Des SPA avec peu de capital

Un scénario se précise dans cette transition vers le professionnalisme voulue dès cette prochaine saison 2010-2011 par le président de la FAF, Mohamed Raouraoua. «Les sociétés vont naître avec peu de capital. Elles vont avoir très vite des difficultés de trésorerie. Au bout d'une saison, maximum deux, elles seront en recherche de nouveaux partenaires. Les anciens dirigeants qui pensent continuer à tenir les clubs en main seront obligés, pour la plupart, de céder la place», pense un commissaire aux comptes algérois qui a eu comme clients plusieurs clubs de football.

 Un président de club a pris un tour d'avance, Abdelhakim Serrar de l'Entente de Sétif, qui annonce un capital de départ de deux milliards de dinars ouvert à des souscripteurs populaires pour la nouvelle SPA «Black and white», «nous pensons même, pourquoi pas, à une ouverture du capital à la Bourse dans deux ou trois ans». Tous les clubs ne peuvent pas prétendre à un tel démarrage dans le professionnalisme. D'autant que le montant de crédit de soutien de l'Etat ne peut pas être utilisé pour acheter de nouveaux joueurs ou payer des factures en suspens. «Il sera consacré uniquement à la construction d'actifs physiques pour les nouvelles sociétés», explique le commissaire aux comptes. L'enthousiasme des dirigeants actuels pourrait refroidir lorsque la FAF publiera le cahier des charges pour octroyer à un club le statut professionnel. Il est question déjà d'avoir un stade de 15 000 places aménagé à des normes plus strictes (sièges séparés, éclairage nocturne…).

Revenus aléatoires

Les besoins de dépenses des SPA du football en cours de constitution vont dépasser de beaucoup ceux du club civil actuel. Les frais incompressibles d'une saison de football sont déjà d'environ 15 milliards de centimes pour un club qui ne participe à aucune compétition arabe ou continentale : salaires, frais de transport, frais d'hébergements et de restauration, frais de siège et d'exploitation, frais d'engagements. Face à cette certitude, que des panneaux floutés. D'abord, personne ne sait vraiment si les nouvelles SPA passées à la commercialité pourront encore bénéficier des subventions publiques actuelles. Elles constituent jusqu'à 80% des revenus d'un club comme l'AS Khroub, maintenu en première division. Ensuite, les ardoises laissées par les clubs civils – plus de trois milliards de centimes dans le cas du MC Alger, récent champion d'Algérie – font problème.

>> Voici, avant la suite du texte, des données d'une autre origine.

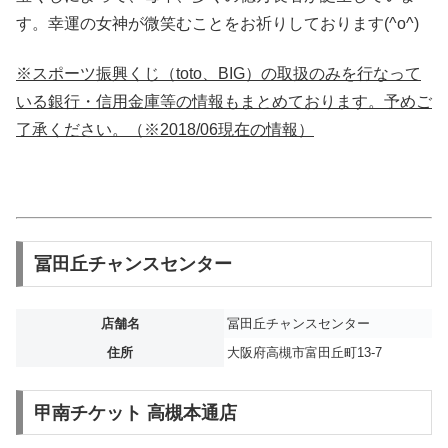
す。幸運の女神が微笑むことをお祈りしております(^o^)
※スポーツ振興くじ（toto、BIG）の取扱のみを行なって
いる銀行・信用金庫等の情報もまとめております。予めご
了承ください。（※2018/06現在の情報）
冨田丘チャンスセンター
店舗名
冨田丘チャンスセンター
住所
大阪府高槻市富田丘町13-7
甲南チケット 高槻本通店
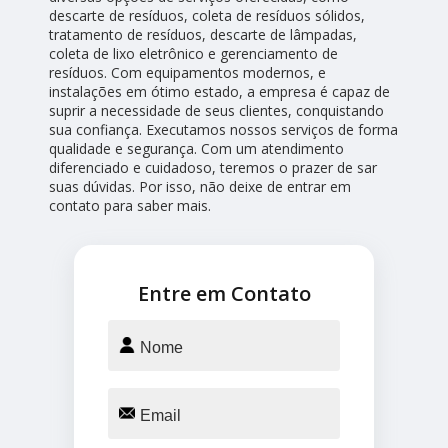
descarte de resíduos, coleta de resíduos sólidos,
tratamento de resíduos, descarte de lâmpadas,
coleta de lixo eletrônico e gerenciamento de
resíduos. Com equipamentos modernos, e
instalações em ótimo estado, a empresa é capaz de
suprir a necessidade de seus clientes, conquistando
sua confiança. Executamos nossos serviços de forma
qualidade e segurança. Com um atendimento
diferenciado e cuidadoso, teremos o prazer de sar
suas dúvidas. Por isso, não deixe de entrar em
contato para saber mais.
Entre em Contato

 Enfin et surtout, le business plan d'une SPA du football est difficile à soutenir. Les sponsors comptent chichement, d'autant que l'exposition télévisuelle du championnat d'Algérie est très perfectible. Les revenus de stade sont faibles et doivent être partagés avec l'APC ou l'office gestionnaire. Le marché de la vente des maillots est gangrené par la contrefaçon. Dans l'immédiat, un recours peut améliorer rapidement les revenus des futures SPA du football et donner une assise au professionnalisme en Algérie : les droits d'image TV. Ils sont bradés à cause du monopole de la télévision nationale. L'arrivée de Jazira Sport, prête à payer le prix fort pour les images des championnats arabes, a déjà permis à d'autres fédérations de la région de lever une manne pour leurs clubs. La fédération marocaine a mis aux enchères les images de sa Botola. La FAF n'est pas satisfaite de ce que lui paye la Télévision Algérienne. Ce sera aux futurs patrons des SPA du football de monter au front sur cette question. Avant même l'arrivée de nouveaux propriétaires très fortunés.